» Brief: Write out exactly the line containing "Cliques: 174" and all lines that come after it in the listing below, through the very last one.

» Supplied records:
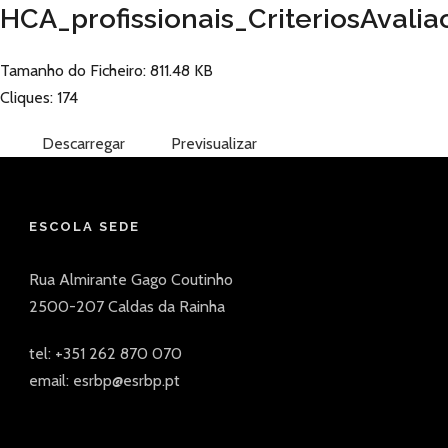
HCA_profissionais_CriteriosAvali
Tamanho do Ficheiro: 811.48 KB
Cliques: 174
Descarregar
Previsualizar
ESCOLA SEDE
Rua Almirante Gago Coutinho
2500-207 Caldas da Rainha
tel: +351 262 870 070
email: esrbp@esrbp.pt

» Finished exercise:
Cliques: 174
Descarregar
Previsualizar
ESCOLA SEDE
Rua Almirante Gago Coutinho
2500-207 Caldas da Rainha
tel: +351 262 870 070
email: esrbp@esrbp.pt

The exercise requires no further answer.